The Estimate picker: preset duration chips plus a Custom (minutes) field.
- Where to set it. Open a task and find the Estimate chip in the chip rail (or use
, m, mnemonic: minutes, for the keyboard shortcut). The picker shows a grid of presets (5m / 10m / 15m / 30m / 45m / 1h / 1h 30m / 2h), plus a Custom field for anything else. - How it displays. A small
30mpill on the task row, sized to match the other meta chips. - What it's for. Honest planning. You don't need to estimate every task, just the ones whose size you genuinely know. Even rough estimates (5/15/30/60) make the time filter useful.
Capture syntax
Quick Capture (n) understands time and duration inline, so you can drop a fully-populated task without touching a single chip:
| You type | What MLW parses |
|---|---|
Doctor 3pm tomorrow | Title "Doctor", due tomorrow at 3 PM |
Standup 9 AM | Title "Standup", due today (or next workday) at 9 AM |
Renew passport ~30min | Title "Renew passport", estimated duration 30 min |
Triage inbox [15m] | Title "Triage inbox", estimated duration 15 min |
Doctor 3pm tomorrow ~30min | All three at once |
Both bracket forms (~30min and [15m]) work. Bare times like 3pm, 15:00, 9 AM get treated as a due time; ~Nmin / [Nm] / ~Nh get treated as a duration.
The time filter: "what fits in 15 minutes?"
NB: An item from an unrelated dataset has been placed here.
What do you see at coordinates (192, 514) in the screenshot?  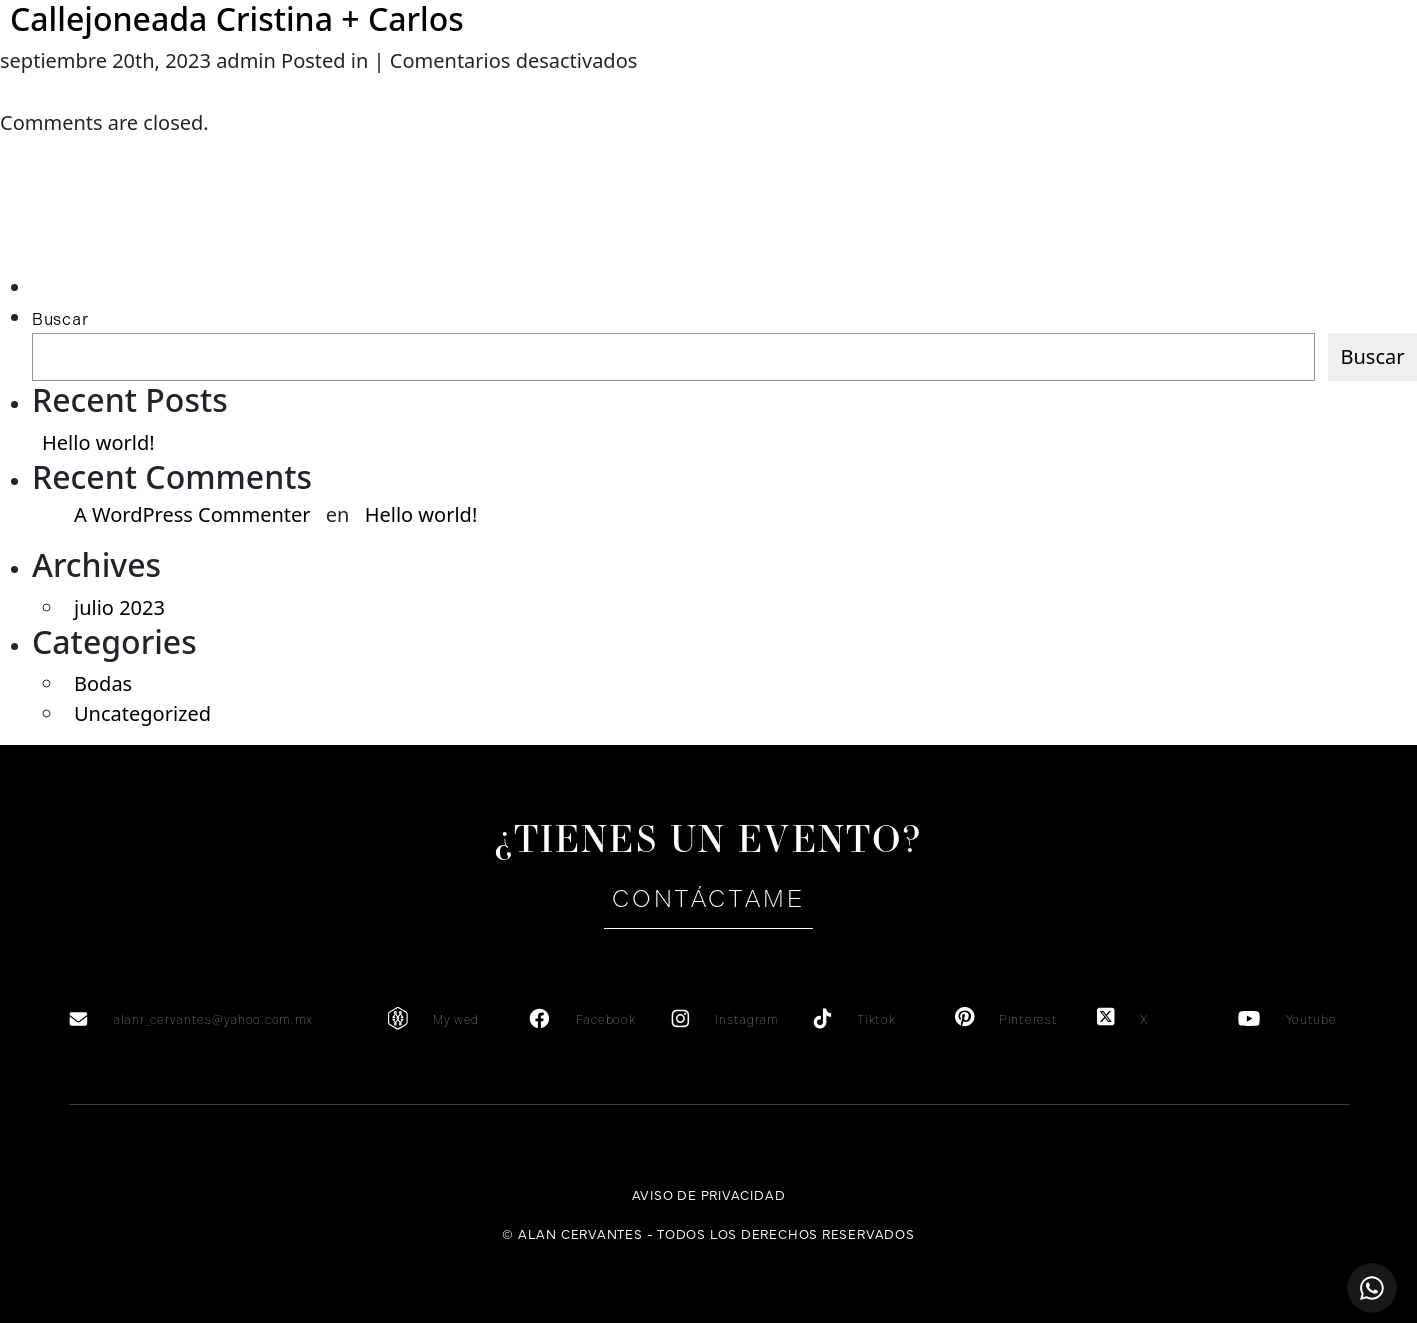 I see `A WordPress Commenter` at bounding box center [192, 514].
On Today and Next Actions, the chip rail has a duration filter (⏱) pinned to the left.
- Presets:
≤5m / ≤15m / ≤30m / ≤45m / ≤1h / ≥1h(six buckets) - Toggle: "Also show unestimated tasks". Off by default. With this off, tasks without an estimate are hidden so the filter answers exactly "what could I finish in N minutes." With it on, the filter relaxes to "anything estimated at ≤N minutes, plus everything else."
The chip has a stable width so toggling it on/off doesn't shift the rest of the chip rail.
Combine with other filters to slice further: ⏱ ≤15m + Personal area + @phone, exactly the calls you can knock out before your next meeting.
Tips
- Estimate the ones you know. Don't try to estimate everything. Even just having
5m / 15m / 30mon the calls and admin tasks makes the time filter genuinely useful. - Capture-syntax beats chip-picks. If your hands are already typing,
Doctor 3pm ~30minis one motion. Reaching for the Estimate chip is two. - Time on the Due chip ≠ a reminder. They're different surfaces. The Due time is just metadata so you remember; reminders are what actually buzz your phone.